Task to carry out:
Retype every record exactly. Skip the images.

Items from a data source
== Segment start ==
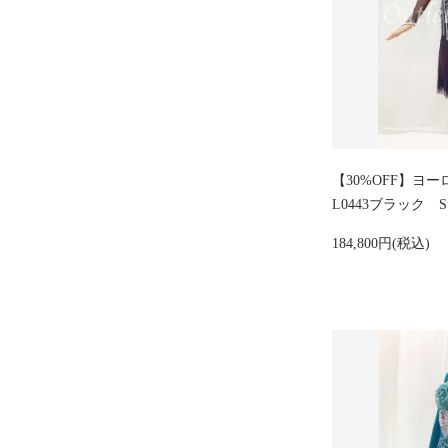
【30%OFF】
L0443ブラック 
184,800円(税込)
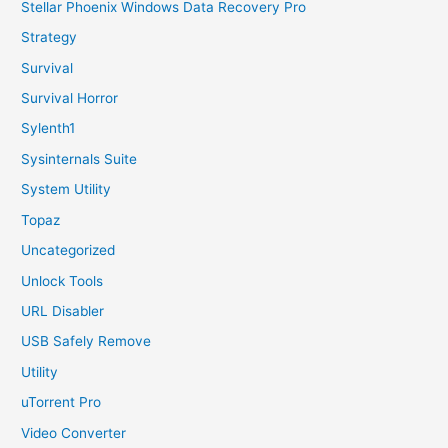
Stellar Phoenix Windows Data Recovery Pro
Strategy
Survival
Survival Horror
Sylenth1
Sysinternals Suite
System Utility
Topaz
Uncategorized
Unlock Tools
URL Disabler
USB Safely Remove
Utility
uTorrent Pro
Video Converter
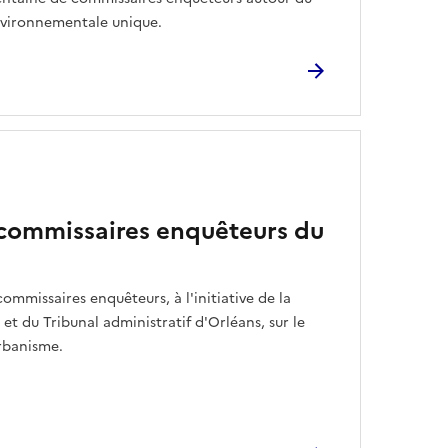
nvironnementale unique.
commissaires enquêteurs du
ommissaires enquêteurs, à l'initiative de la
et du Tribunal administratif d'Orléans, sur le
rbanisme.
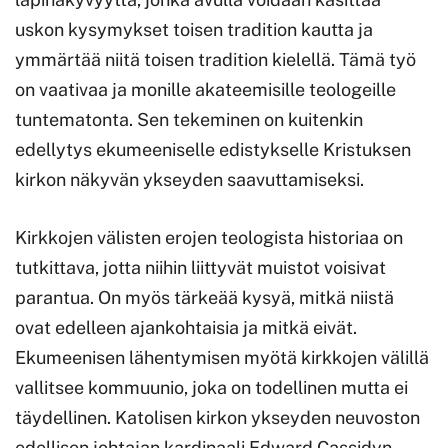
uskon kysymykset toisen tradition kautta ja
ymmärtää niitä toisen tradition kielellä. Tämä työ
on vaativaa ja monille akateemisille teologeille
tuntematonta. Sen tekeminen on kuitenkin
edellytys ekumeeniselle edistykselle Kristuksen
kirkon näkyvän ykseyden saavuttamiseksi.
Kirkkojen välisten erojen teologista historiaa on
tutkittava, jotta niihin liittyvät muistot voisivat
parantua. On myös tärkeää kysyä, mitkä niistä
ovat edelleen ajankohtaisia ja mitkä eivät.
Ekumeenisen lähentymisen myötä kirkkojen välillä
vallitsee kommuunio, joka on todellinen mutta ei
täydellinen. Katolisen kirkon ykseyden neuvoston
edellisen johtajan kardinaali Edward Cassidyn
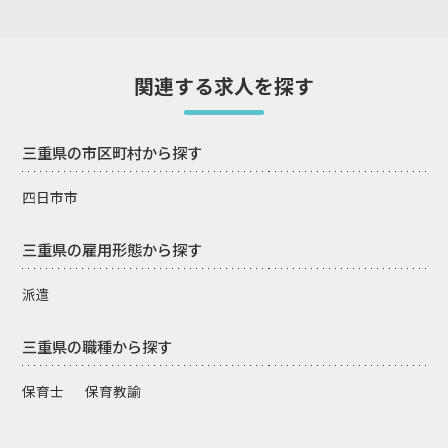
関連する求人を探す
三重県の市区町村から探す
四日市市
三重県の雇用形態から探す
派遣
三重県の職種から探す
保育士
保育教諭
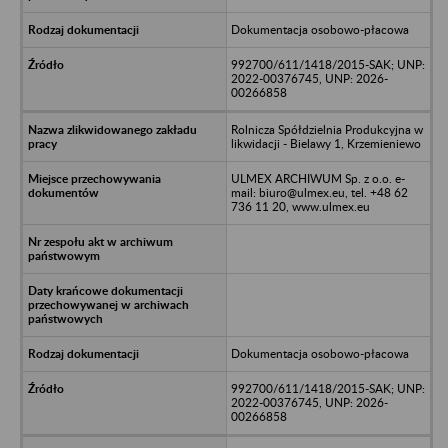
Dokumentacja osobowo-płacowa
992700/611/1418/2015-SAK; UNP:
2022-00376745, UNP: 2026-
00266858
Rolnicza Spółdzielnia Produkcyjna w
likwidacji - Bielawy 1, Krzemieniewo
ULMEX ARCHIWUM Sp. z o.o. e-
mail: biuro@ulmex.eu, tel. +48 62
736 11 20, www.ulmex.eu
Dokumentacja osobowo-płacowa
992700/611/1418/2015-SAK; UNP:
2022-00376745, UNP: 2026-
00266858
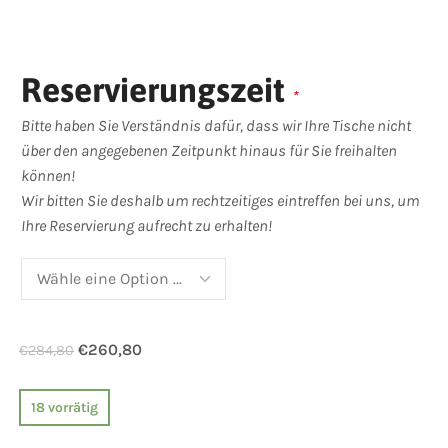
Reservierungszeit
*
Bitte haben Sie Verständnis dafür, dass wir Ihre Tische nicht
über den angegebenen Zeitpunkt hinaus für Sie freihalten
können!
Wir bitten Sie deshalb um rechtzeitiges eintreffen bei uns, um
Ihre Reservierung aufrecht zu erhalten!
€
260,80
€
284,80
18 vorrätig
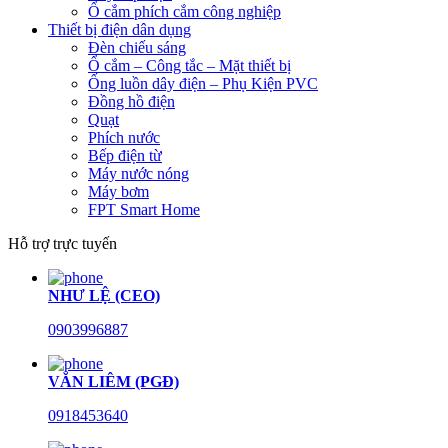
Ổ cắm phích cắm công nghiệp
Thiết bị điện dân dụng
Đèn chiếu sáng
Ổ cắm – Công tắc – Mặt thiết bị
Ống luồn dây điện – Phụ Kiện PVC
Đồng hồ điện
Quạt
Phích nước
Bếp điện từ
Máy nước nóng
Máy bơm
FPT Smart Home
Hỗ trợ trực tuyến
NHƯ LỆ (CEO)
0903996887
VĂN LIÊM (PGĐ)
0918453640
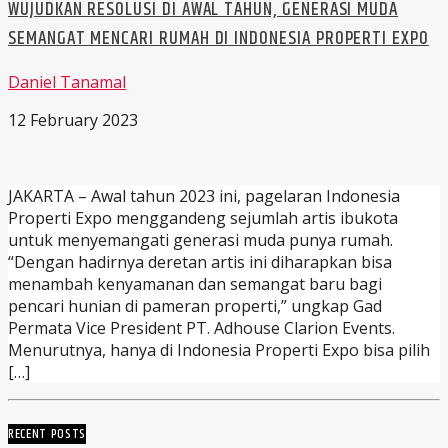
WUJUDKAN RESOLUSI DI AWAL TAHUN, GENERASI MUDA
SEMANGAT MENCARI RUMAH DI INDONESIA PROPERTI EXPO
Daniel Tanamal
12 February 2023
JAKARTA – Awal tahun 2023 ini, pagelaran Indonesia
Properti Expo menggandeng sejumlah artis ibukota
untuk menyemangati generasi muda punya rumah.
“Dengan hadirnya deretan artis ini diharapkan bisa
menambah kenyamanan dan semangat baru bagi
pencari hunian di pameran properti,” ungkap Gad
Permata Vice President PT. Adhouse Clarion Events.
Menurutnya, hanya di Indonesia Properti Expo bisa pilih
[…]
RECENT POSTS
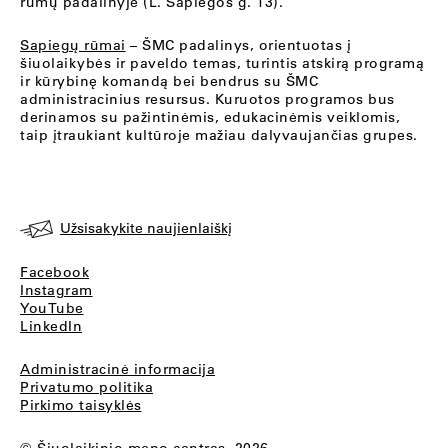
rūmų padalinyje (L. Sapiegos g. 13).
Sapiegų rūmai
– ŠMC padalinys, orientuotas į
šiuolaikybės ir paveldo temas, turintis atskirą programą
ir kūrybinę komandą bei bendrus su ŠMC
administracinius resursus. Kuruotos programos bus
derinamos su pažintinėmis, edukacinėmis veiklomis,
taip įtraukiant kultūroje mažiau dalyvaujančias grupes.
Užsisakykite naujienlaiškį
Facebook
Instagram
YouTube
LinkedIn
Administracinė informacija
Privatumo politika
Pirkimo taisyklės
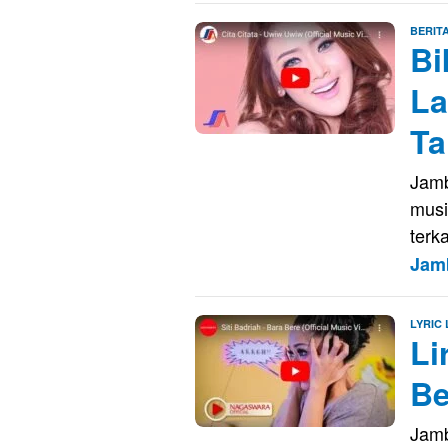
BERIT
Bi
La
Ta
Jamb
musi
terk
Jam
LYRIC
Li
Be
Jamb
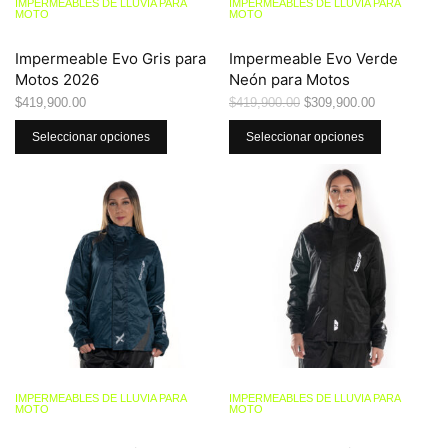
IMPERMEABLES DE LLUVIA PARA
IMPERMEABLES DE LLUVIA PARA
MOTO
MOTO
Impermeable Evo Gris para
Impermeable Evo Verde
Motos 2026
Neón para Motos
El precio
El precio
$
419,900.00
$
309,900.00
$
419,900.00
original era:
actual es:
$419,900.00.
$309,900.
Seleccionar opciones
Seleccionar opciones
IMPERMEABLES DE LLUVIA PARA
IMPERMEABLES DE LLUVIA PARA
MOTO
MOTO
== Segment end ==
Written solution:
【30%OFF】
L0443ブラック 
184,800円(税込)
Stellar Phoenix Windows Data Recovery Pro
Strategy
Survival
Survival Horror
Sylenth1
Sysinternals Suite
System Utility
Topaz
Uncategorized
Unlock Tools
URL Disabler
USB Safely Remove
Utility
uTorrent Pro
Video Converter
nvironnementale unique.
commissaires enquêteurs du
ommissaires enquêteurs, à l'initiative de la
et du Tribunal administratif d'Orléans, sur le
rbanisme.
uskon kysymykset toisen tradition kautta ja
ymmärtää niitä toisen tradition kielellä. Tämä työ
on vaativaa ja monille akateemisille teologeille
tuntematonta. Sen tekeminen on kuitenkin
edellytys ekumeeniselle edistykselle Kristuksen
kirkon näkyvän ykseyden saavuttamiseksi.
Kirkkojen välisten erojen teologista historiaa on
tutkittava, jotta niihin liittyvät muistot voisivat
parantua. On myös tärkeää kysyä, mitkä niistä
ovat edelleen ajankohtaisia ja mitkä eivät.
Ekumeenisen lähentymisen myötä kirkkojen välillä
vallitsee kommuunio, joka on todellinen mutta ei
täydellinen. Katolisen kirkon ykseyden neuvoston
edellisen johtajan kardinaali Edward Cassidyn
関連する求人を探す
三重県の市区町村から探す
四日市市
三重県の雇用形態から探す
派遣
三重県の職種から探す
保育士
保育教諭
Dokumentacja osobowo-płacowa
992700/611/1418/2015-SAK; UNP:
2022-00376745, UNP: 2026-
00266858
Rolnicza Spółdzielnia Produkcyjna w
likwidacji - Bielawy 1, Krzemieniewo
ULMEX ARCHIWUM Sp. z o.o. e-
mail: biuro@ulmex.eu, tel. +48 62
736 11 20, www.ulmex.eu
Dokumentacja osobowo-płacowa
992700/611/1418/2015-SAK; UNP:
2022-00376745, UNP: 2026-
00266858
Reservierungszeit
*
Bitte haben Sie Verständnis dafür, dass wir Ihre Tische nicht
über den angegebenen Zeitpunkt hinaus für Sie freihalten
können!
Wir bitten Sie deshalb um rechtzeitiges eintreffen bei uns, um
Ihre Reservierung aufrecht zu erhalten!
€
260,80
€
284,80
18 vorrätig
Ổ cắm phích cắm công nghiệp
Thiết bị điện dân dụng
Đèn chiếu sáng
Ổ cắm – Công tắc – Mặt thiết bị
Ống luồn dây điện – Phụ Kiện PVC
Đồng hồ điện
Quạt
Phích nước
Bếp điện từ
Máy nước nóng
Máy bơm
FPT Smart Home
Hỗ trợ trực tuyến
NHƯ LỆ (CEO)
0903996887
VĂN LIÊM (PGĐ)
0918453640
WUJUDKAN RESOLUSI DI AWAL TAHUN, GENERASI MUDA
SEMANGAT MENCARI RUMAH DI INDONESIA PROPERTI EXPO
Daniel Tanamal
12 February 2023
JAKARTA – Awal tahun 2023 ini, pagelaran Indonesia
Properti Expo menggandeng sejumlah artis ibukota
untuk menyemangati generasi muda punya rumah.
“Dengan hadirnya deretan artis ini diharapkan bisa
menambah kenyamanan dan semangat baru bagi
pencari hunian di pameran properti,” ungkap Gad
Permata Vice President PT. Adhouse Clarion Events.
Menurutnya, hanya di Indonesia Properti Expo bisa pilih
[…]
RECENT POSTS
rūmų padalinyje (L. Sapiegos g. 13).
Sapiegų rūmai
– ŠMC padalinys, orientuotas į
šiuolaikybės ir paveldo temas, turintis atskirą programą
ir kūrybinę komandą bei bendrus su ŠMC
administracinius resursus. Kuruotos programos bus
derinamos su pažintinėmis, edukacinėmis veiklomis,
taip įtraukiant kultūroje mažiau dalyvaujančias grupes.
Užsisakykite naujienlaiškį
Facebook
Instagram
YouTube
LinkedIn
Administracinė informacija
Privatumo politika
Pirkimo taisyklės
BERIT
Bi
La
Ta
Jamb
musi
terk
Jam
LYRIC
Li
Be
Jamb
IMPERMEABLES DE LLUVIA PARA
IMPERMEABLES DE LLUVIA PARA
MOTO
MOTO
Impermeable Evo Gris para
Impermeable Evo Verde
Motos 2026
Neón para Motos
El precio
El precio
$
419,900.00
$
309,900.00
$
419,900.00
original era:
actual es:
$419,900.00.
$309,900.
Seleccionar opciones
Seleccionar opciones
IMPERMEABLES DE LLUVIA PARA
IMPERMEABLES DE LLUVIA PARA
MOTO
MOTO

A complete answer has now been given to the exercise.